Rodzina Marciniaków to ród długowieczny. Pan Henryk z Trzciniska w minioną niedzielę skończył 90 lat, ale w Kolbudach mieszka jego starszy o 4 lata brat – Stanisław. Pan Henryk pochodzi z Mazowsza, skąd na początku lat 50. rodzina Marciniaków przeprowadziła się do Koszwał. Tu zamierzali zająć się rolnictwem.
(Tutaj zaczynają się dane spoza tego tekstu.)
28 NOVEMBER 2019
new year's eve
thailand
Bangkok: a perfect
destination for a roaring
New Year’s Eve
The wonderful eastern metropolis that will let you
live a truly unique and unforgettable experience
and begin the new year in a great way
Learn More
– W Koszwałach nie zabawili zbyt długo, ponieważ zaczęto tworzyć PGR. Dziadek w ramach rekompensaty otrzymał ziemie w Trzcinisku, gdzie wszyscy musieli się przeprowadzić. Tu też mieszkamy do dziś – wspomina Ireneusz Przepiórzyński, siostrzeniec Pana Henryka.
Jubilat całe życie pracował na gospodarstwie rolnym, a jego życiową pasją stały się w ostatnich kilkunastu latach pszczoły. Mimo że pasieka jest niewielka, to wystarcza miodu na własne potrzeby.
– Nie wszyscy seniorzy odnajdują się w życiu na emeryturze. Miłością Pana Henryka są pszczoły. Myślę, że w każdym z nas drzemie jakiś konik, którego odkrywamy w jesieni swojego życia. Panu Henrykowi życzę dużo zdrowia, aby jeszcze przez długie lata mógł robić to, co kocha – życzy Jubilatowi wójt Janusz Goliński.
Mieszkańca Trzciniska zapytaliśmy o receptę na długowieczność.
– Wystarczy spokój oraz dobre słowo od bliskich i znajomych – mówi nam Pan Henryk.
My również życzymy zacnemu Jubilatowi kolejnych, długich lat spędzonych w dobrym zdrowiu.